Enjoyable either warm or chilled to complement the season, traditional
Japanese sake can be savoured across a wide range of temperatures. The different temperatures provide a changing array of flavours for the palate to appreciate. Warm sake is rather unusual in the world of alcoholic beverages, but it has a long history. The drinking of warm sake spread from the aristocracy to the common people during the middle part of the Tokugawa Period (1600-1867), when the drinking of sake itself became popular with the masses.
The real pleasure of drinking warm sake is in savouring the complexity of the rice-derived flavour brought out by the heating. Heating enhances the impact of naturally occurring glutamic and saccinic acids, imbuing the sake with a pleasant mellowness. Warm sake aids in digestion and is mild on the body. It is a drink to warm the hearts of those who share a glass.

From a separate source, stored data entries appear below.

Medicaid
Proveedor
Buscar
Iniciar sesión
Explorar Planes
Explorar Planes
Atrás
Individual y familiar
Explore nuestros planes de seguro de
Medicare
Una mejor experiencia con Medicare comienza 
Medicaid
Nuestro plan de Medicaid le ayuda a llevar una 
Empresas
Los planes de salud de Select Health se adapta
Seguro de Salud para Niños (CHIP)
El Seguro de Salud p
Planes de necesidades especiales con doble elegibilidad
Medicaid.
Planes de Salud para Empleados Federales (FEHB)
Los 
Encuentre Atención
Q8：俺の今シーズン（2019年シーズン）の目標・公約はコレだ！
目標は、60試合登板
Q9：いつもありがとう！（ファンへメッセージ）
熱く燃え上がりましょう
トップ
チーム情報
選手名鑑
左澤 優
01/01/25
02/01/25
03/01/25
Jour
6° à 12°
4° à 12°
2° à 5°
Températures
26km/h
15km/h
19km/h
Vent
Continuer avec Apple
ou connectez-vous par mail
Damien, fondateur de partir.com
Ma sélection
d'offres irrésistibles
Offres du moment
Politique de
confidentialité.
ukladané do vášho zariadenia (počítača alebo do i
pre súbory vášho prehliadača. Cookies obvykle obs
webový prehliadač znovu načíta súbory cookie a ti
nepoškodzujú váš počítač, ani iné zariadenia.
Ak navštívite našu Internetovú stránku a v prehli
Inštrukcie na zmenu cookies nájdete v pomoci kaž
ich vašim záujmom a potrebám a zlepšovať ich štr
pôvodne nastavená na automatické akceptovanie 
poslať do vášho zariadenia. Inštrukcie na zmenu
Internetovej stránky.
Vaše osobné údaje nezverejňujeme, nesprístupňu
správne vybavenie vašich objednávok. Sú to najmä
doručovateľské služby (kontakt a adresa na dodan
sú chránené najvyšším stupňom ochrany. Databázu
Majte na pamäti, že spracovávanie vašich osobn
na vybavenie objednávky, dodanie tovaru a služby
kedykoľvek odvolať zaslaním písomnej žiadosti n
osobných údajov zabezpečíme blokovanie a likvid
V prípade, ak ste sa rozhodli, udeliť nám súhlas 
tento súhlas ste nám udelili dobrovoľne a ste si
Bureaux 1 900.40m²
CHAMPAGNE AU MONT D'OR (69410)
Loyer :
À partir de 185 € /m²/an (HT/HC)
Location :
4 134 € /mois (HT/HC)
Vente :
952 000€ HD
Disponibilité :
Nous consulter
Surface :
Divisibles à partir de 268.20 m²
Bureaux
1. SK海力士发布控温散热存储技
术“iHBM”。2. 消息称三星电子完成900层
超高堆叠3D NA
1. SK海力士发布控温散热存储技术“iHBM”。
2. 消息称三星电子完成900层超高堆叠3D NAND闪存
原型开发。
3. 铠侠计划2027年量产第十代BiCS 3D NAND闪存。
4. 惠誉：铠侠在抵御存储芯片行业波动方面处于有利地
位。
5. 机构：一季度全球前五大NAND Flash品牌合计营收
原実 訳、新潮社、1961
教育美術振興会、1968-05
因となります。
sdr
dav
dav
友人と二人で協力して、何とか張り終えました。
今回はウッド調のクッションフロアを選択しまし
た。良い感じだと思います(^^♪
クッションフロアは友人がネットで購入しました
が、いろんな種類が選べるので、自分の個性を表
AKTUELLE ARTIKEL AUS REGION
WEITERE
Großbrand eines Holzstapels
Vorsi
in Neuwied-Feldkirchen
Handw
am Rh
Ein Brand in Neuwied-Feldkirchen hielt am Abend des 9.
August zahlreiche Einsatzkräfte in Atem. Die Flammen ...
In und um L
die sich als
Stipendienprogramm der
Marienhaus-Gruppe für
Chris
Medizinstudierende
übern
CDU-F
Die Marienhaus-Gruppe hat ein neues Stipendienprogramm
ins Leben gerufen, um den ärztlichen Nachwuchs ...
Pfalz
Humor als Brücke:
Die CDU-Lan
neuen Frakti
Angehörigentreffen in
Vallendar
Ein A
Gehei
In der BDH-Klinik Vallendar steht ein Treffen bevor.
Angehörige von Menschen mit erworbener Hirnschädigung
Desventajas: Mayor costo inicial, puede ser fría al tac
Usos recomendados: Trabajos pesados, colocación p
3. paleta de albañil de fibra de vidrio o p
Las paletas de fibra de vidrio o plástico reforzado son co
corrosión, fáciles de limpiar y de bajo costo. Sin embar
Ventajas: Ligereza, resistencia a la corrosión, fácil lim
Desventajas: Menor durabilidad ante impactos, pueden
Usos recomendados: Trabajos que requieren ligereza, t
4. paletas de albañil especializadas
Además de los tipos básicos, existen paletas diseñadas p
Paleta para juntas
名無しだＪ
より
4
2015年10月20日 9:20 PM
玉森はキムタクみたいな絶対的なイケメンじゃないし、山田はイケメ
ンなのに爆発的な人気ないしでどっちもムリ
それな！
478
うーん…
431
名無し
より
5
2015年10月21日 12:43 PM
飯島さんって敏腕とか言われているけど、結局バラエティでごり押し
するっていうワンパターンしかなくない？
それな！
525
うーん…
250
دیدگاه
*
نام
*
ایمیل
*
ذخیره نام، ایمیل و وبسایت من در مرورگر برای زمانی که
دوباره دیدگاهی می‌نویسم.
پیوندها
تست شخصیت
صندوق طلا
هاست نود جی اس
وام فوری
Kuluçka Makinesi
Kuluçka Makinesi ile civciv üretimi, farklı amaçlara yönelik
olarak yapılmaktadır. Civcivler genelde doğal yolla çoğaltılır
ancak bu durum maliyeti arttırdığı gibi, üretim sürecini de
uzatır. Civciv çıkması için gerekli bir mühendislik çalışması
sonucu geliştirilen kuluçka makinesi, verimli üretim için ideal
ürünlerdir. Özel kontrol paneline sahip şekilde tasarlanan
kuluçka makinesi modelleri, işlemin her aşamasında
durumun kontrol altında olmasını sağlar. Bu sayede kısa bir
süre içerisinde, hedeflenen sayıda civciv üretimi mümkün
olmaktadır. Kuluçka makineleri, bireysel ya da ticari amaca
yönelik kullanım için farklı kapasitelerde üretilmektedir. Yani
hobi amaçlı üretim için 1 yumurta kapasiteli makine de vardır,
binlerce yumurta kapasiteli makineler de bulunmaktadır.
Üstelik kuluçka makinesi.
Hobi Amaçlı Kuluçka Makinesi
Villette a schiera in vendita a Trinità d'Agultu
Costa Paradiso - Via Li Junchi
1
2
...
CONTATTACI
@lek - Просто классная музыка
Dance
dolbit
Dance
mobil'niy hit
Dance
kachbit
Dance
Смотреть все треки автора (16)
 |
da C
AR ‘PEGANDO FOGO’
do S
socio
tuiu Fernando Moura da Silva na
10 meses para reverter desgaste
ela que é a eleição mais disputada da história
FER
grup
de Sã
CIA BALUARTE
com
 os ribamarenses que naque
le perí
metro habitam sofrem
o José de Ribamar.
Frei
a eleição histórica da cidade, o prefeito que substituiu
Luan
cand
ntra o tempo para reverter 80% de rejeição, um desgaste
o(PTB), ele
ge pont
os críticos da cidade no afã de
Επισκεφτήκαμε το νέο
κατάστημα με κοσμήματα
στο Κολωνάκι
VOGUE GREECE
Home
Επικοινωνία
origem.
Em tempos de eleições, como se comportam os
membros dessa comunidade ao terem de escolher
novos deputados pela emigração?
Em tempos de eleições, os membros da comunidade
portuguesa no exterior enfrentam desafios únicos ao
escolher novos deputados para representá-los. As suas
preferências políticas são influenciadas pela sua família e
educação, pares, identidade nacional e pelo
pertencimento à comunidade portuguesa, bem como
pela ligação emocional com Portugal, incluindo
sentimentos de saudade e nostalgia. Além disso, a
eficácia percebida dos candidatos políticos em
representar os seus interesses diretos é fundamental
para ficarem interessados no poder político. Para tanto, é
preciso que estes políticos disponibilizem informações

When chilled, sake is known as reishu, and when drunk at room temperature, it is called hiya.In general, sake types such as freshly pressed namazake or the cloudy nigorizake, and highly fragrant premium sakes are the best types to enjoy as hiya or reishu. A temperature change of just a single degree can cause subtle changes in the flavour and aroma of a sake, demonstrating the depth and complexity of this ancient drink. Sampling sake at different temperatures to find a favorite flavour is yet another way to enjoy the complexity of sake.